#### Material for this task ####

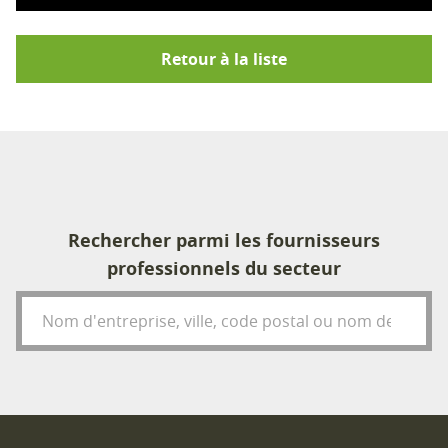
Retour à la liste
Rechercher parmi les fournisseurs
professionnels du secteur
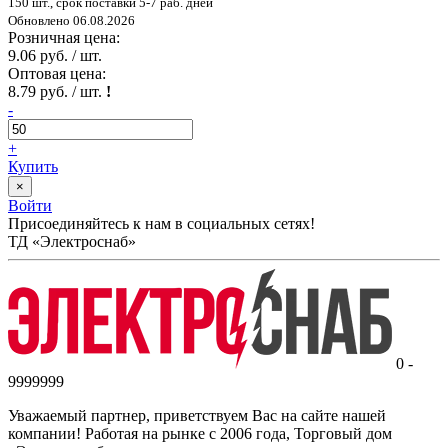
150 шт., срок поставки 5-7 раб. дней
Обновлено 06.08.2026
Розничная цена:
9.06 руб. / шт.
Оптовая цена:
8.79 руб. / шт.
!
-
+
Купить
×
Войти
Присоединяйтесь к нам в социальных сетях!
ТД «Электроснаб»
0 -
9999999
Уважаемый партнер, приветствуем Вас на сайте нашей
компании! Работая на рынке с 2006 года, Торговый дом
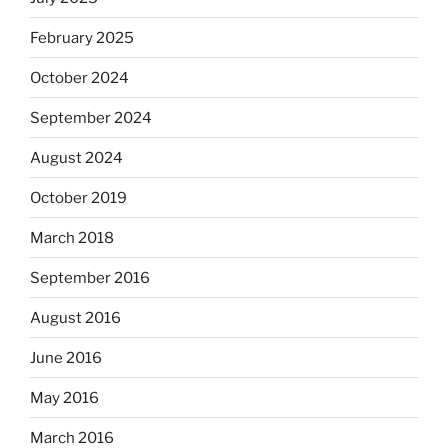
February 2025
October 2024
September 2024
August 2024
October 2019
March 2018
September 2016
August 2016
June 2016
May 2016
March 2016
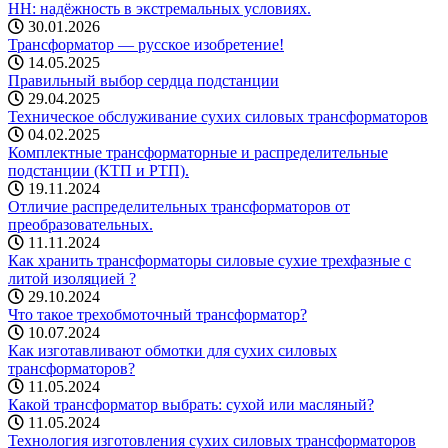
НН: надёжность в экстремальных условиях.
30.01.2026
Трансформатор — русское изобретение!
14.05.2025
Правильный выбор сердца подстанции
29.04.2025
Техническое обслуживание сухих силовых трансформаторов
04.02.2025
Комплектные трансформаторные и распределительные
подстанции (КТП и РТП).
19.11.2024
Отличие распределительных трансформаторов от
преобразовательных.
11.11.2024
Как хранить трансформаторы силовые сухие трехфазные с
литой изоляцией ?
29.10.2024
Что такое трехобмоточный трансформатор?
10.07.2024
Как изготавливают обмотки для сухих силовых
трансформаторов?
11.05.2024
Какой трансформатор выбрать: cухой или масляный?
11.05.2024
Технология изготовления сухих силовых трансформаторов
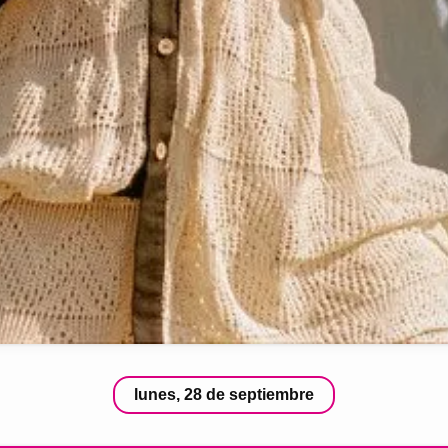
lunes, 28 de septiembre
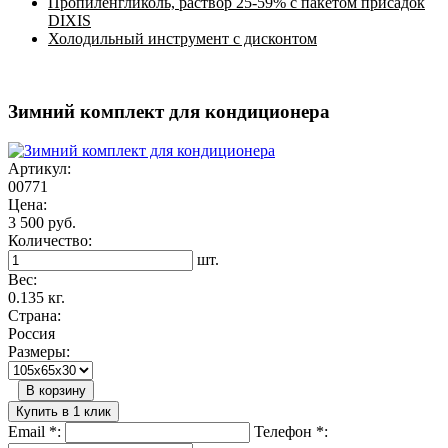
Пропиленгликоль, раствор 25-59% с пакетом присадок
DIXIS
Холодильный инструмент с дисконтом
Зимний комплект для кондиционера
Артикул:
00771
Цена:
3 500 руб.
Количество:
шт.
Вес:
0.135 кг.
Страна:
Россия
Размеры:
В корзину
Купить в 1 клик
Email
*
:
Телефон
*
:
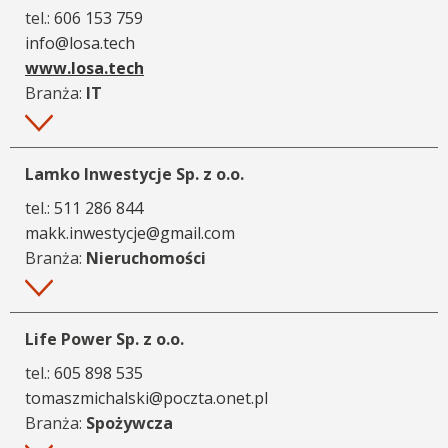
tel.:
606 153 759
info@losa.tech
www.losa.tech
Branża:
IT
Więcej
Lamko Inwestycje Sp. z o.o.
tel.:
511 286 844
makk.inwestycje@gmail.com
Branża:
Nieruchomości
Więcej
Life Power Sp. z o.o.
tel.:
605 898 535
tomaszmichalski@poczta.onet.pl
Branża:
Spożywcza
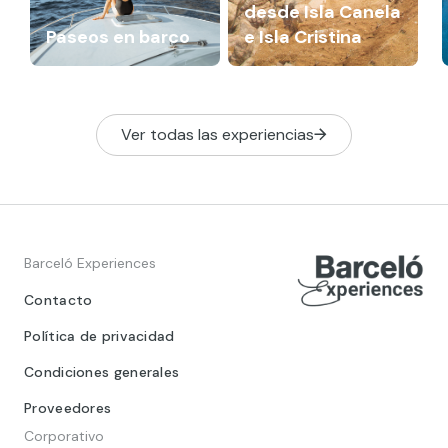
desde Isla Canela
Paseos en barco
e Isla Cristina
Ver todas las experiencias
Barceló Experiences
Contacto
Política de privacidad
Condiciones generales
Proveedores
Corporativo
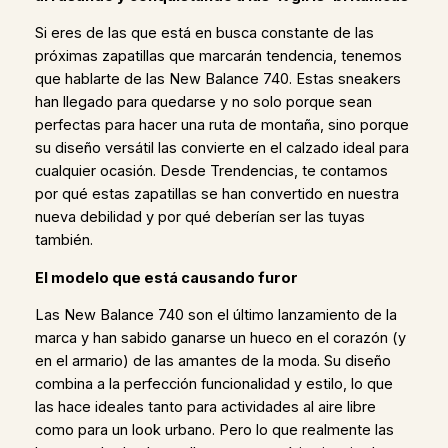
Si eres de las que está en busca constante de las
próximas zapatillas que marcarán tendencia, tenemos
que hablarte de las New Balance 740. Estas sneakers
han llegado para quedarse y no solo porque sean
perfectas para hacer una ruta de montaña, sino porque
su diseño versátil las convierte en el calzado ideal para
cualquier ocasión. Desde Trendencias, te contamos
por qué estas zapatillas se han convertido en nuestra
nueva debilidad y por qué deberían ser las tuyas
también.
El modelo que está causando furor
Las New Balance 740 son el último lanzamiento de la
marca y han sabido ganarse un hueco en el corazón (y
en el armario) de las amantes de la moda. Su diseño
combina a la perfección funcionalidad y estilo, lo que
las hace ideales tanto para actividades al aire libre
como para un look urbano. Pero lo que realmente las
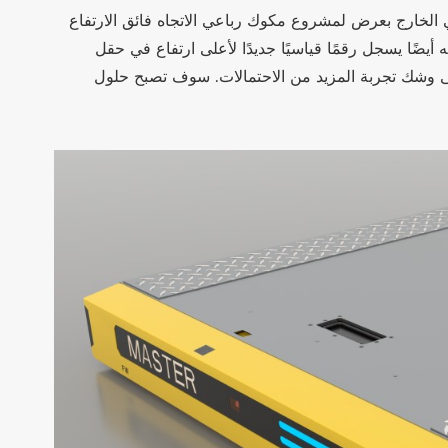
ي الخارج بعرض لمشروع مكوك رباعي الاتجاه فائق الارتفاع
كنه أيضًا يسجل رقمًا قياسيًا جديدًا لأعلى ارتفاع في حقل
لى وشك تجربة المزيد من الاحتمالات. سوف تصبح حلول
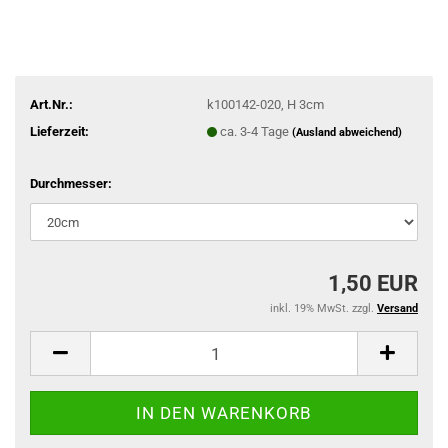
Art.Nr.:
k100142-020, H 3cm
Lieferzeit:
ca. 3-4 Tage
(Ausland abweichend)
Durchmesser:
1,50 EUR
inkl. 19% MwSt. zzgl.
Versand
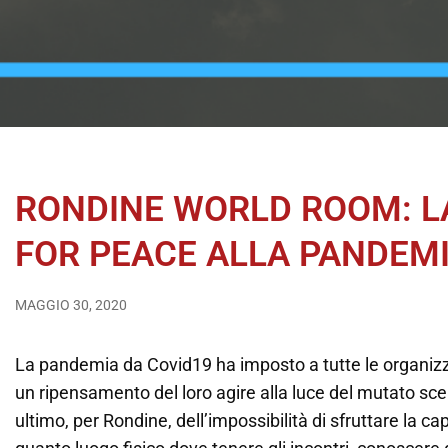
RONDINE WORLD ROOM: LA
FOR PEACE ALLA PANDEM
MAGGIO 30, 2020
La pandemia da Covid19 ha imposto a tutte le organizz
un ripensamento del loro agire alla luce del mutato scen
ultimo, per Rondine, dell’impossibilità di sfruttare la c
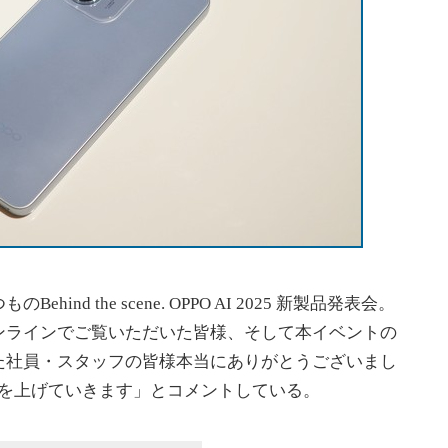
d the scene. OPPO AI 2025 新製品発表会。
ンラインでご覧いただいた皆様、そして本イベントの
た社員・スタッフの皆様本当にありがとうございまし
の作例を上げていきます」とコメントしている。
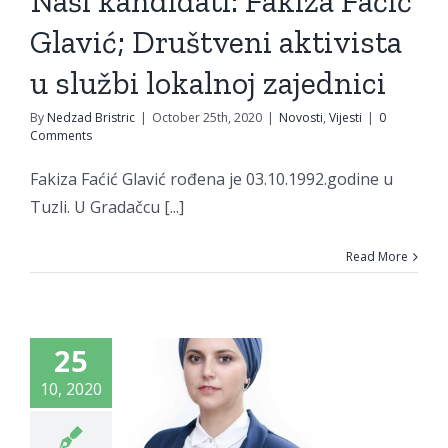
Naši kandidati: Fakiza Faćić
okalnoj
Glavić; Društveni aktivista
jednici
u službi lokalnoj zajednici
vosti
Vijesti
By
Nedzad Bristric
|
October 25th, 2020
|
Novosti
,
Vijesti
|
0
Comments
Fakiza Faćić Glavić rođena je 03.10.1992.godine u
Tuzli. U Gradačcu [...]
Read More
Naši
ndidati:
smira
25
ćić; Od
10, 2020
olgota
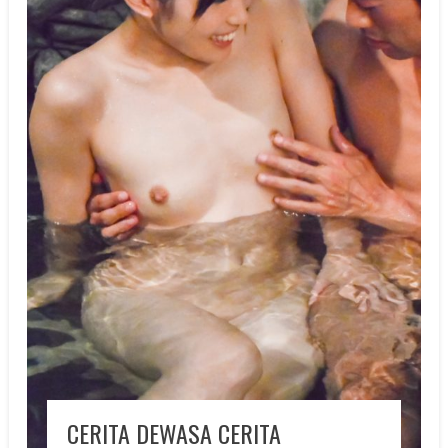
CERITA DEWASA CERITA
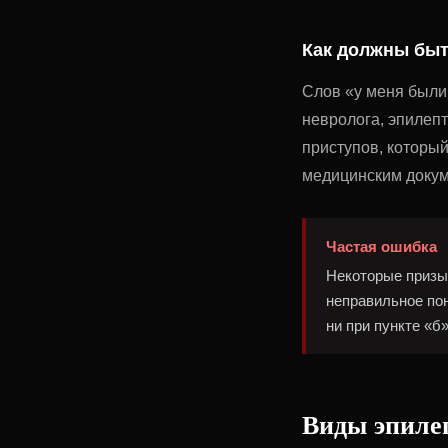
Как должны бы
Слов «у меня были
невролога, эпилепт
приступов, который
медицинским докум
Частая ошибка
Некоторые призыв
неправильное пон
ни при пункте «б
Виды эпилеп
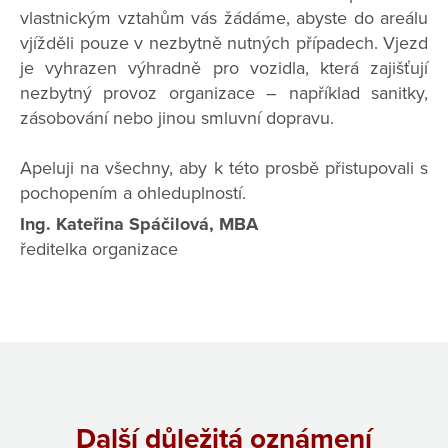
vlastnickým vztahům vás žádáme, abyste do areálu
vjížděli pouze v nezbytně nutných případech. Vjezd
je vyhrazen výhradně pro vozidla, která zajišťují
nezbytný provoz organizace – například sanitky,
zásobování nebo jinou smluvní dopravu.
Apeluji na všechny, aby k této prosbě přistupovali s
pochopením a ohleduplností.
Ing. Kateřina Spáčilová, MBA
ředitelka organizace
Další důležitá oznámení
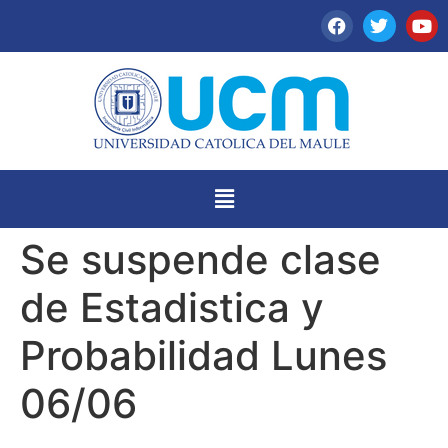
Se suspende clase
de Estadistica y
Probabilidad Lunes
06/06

####

> [Task goal]: This exercise asks for the data above to be given again exactly, without pictures.

> [Response to the exercise]:
Retour à la liste
Rechercher parmi les fournisseurs
professionnels du secteur
150 шт., срок поставки 5-7 раб. дней
Обновлено 06.08.2026
Розничная цена:
9.06 руб. / шт.
Оптовая цена:
8.79 руб. / шт.
!
-
+
Купить
×
Войти
Присоединяйтесь к нам в социальных сетях!
ТД «Электроснаб»
0 -
9999999
Уважаемый партнер, приветствуем Вас на сайте нашей
компании! Работая на рынке с 2006 года, Торговый дом
February 2025
October 2024
September 2024
August 2024
October 2019
March 2018
September 2016
August 2016
June 2016
May 2016
March 2016
НН: надёжность в экстремальных условиях.
30.01.2026
Трансформатор — русское изобретение!
14.05.2025
Правильный выбор сердца подстанции
29.04.2025
Техническое обслуживание сухих силовых трансформаторов
04.02.2025
Комплектные трансформаторные и распределительные
подстанции (КТП и РТП).
19.11.2024
Отличие распределительных трансформаторов от
преобразовательных.
11.11.2024
Как хранить трансформаторы силовые сухие трехфазные с
литой изоляцией ?
29.10.2024
Что такое трехобмоточный трансформатор?
10.07.2024
Как изготавливают обмотки для сухих силовых
трансформаторов?
11.05.2024
Какой трансформатор выбрать: cухой или масляный?
11.05.2024
Технология изготовления сухих силовых трансформаторов
lunes, 28 de septiembre
Пропиленгликоль, раствор 25-59% с пакетом присадок
DIXIS
Холодильный инструмент с дисконтом
Зимний комплект для кондиционера
Артикул:
00771
Цена:
3 500 руб.
Количество:
шт.
Вес:
0.135 кг.
Страна:
Россия
Размеры:
В корзину
Купить в 1 клик
Email
*
:
Телефон
*
:
tel.:
606 153 759
info@losa.tech
www.losa.tech
Branża:
IT
Więcej
Lamko Inwestycje Sp. z o.o.
tel.:
511 286 844
makk.inwestycje@gmail.com
Branża:
Nieruchomości
Więcej
Life Power Sp. z o.o.
tel.:
605 898 535
tomaszmichalski@poczta.onet.pl
Branża:
Spożywcza
desde Isla Canela
Paseos en barco
e Isla Cristina
Ver todas las experiencias
Barceló Experiences
Contacto
Política de privacidad
Condiciones generales
Proveedores
Corporativo
Si eres de las que está en busca constante de las
próximas zapatillas que marcarán tendencia, tenemos
que hablarte de las New Balance 740. Estas sneakers
han llegado para quedarse y no solo porque sean
perfectas para hacer una ruta de montaña, sino porque
su diseño versátil las convierte en el calzado ideal para
cualquier ocasión. Desde Trendencias, te contamos
por qué estas zapatillas se han convertido en nuestra
nueva debilidad y por qué deberían ser las tuyas
también.
El modelo que está causando furor
Las New Balance 740 son el último lanzamiento de la
marca y han sabido ganarse un hueco en el corazón (y
en el armario) de las amantes de la moda. Su diseño
combina a la perfección funcionalidad y estilo, lo que
las hace ideales tanto para actividades al aire libre
como para un look urbano. Pero lo que realmente las
ي الخارج بعرض لمشروع مكوك رباعي الاتجاه فائق الارتفاع
كنه أيضًا يسجل رقمًا قياسيًا جديدًا لأعلى ارتفاع في حقل
لى وشك تجربة المزيد من الاحتمالات. سوف تصبح حلول
Art.Nr.:
k100142-020, H 3cm
Lieferzeit:
ca. 3-4 Tage
(Ausland abweichend)
Durchmesser:
1,50 EUR
inkl. 19% MwSt. zzgl.
Versand
RONDINE WORLD ROOM: LA
FOR PEACE ALLA PANDEM
MAGGIO 30, 2020
La pandemia da Covid19 ha imposto a tutte le organizz
un ripensamento del loro agire alla luce del mutato scen
ultimo, per Rondine, dell’impossibilità di sfruttare la c
d the scene. OPPO AI 2025 新製品発表会。
ンラインでご覧いただいた皆様、そして本イベントの
た社員・スタッフの皆様本当にありがとうございまし
の作例を上げていきます」とコメントしている。
Naši kandidati: Fakiza Faćić
okalnoj
Glavić; Društveni aktivista
jednici
u službi lokalnoj zajednici
vosti
Vijesti
By
Nedzad Bristric
|
October 25th, 2020
|
Novosti
,
Vijesti
|
0
Comments
Fakiza Faćić Glavić rođena je 03.10.1992.godine u
Tuzli. U Gradačcu [...]
Read More
Naši
ndidati:
smira
25
ćić; Od
10, 2020
olgota
CERITA DEWASA CERITA
Как должны бы
Слов «у меня были
невролога, эпилепт
приступов, который
медицинским докум
Частая ошибка
Некоторые призыв
неправильное пон
ни при пункте «б
Виды эпилеп
vlastnickým vztahům vás žádáme, abyste do areálu
vjížděli pouze v nezbytně nutných případech. Vjezd
je vyhrazen výhradně pro vozidla, která zajišťují
nezbytný provoz organizace – například sanitky,
zásobování nebo jinou smluvní dopravu.
Apeluji na všechny, aby k této prosbě přistupovali s
pochopením a ohleduplností.
Ing. Kateřina Spáčilová, MBA
ředitelka organizace
Další důležitá oznámení
Se suspende clase
de Estadistica y
Probabilidad Lunes
06/06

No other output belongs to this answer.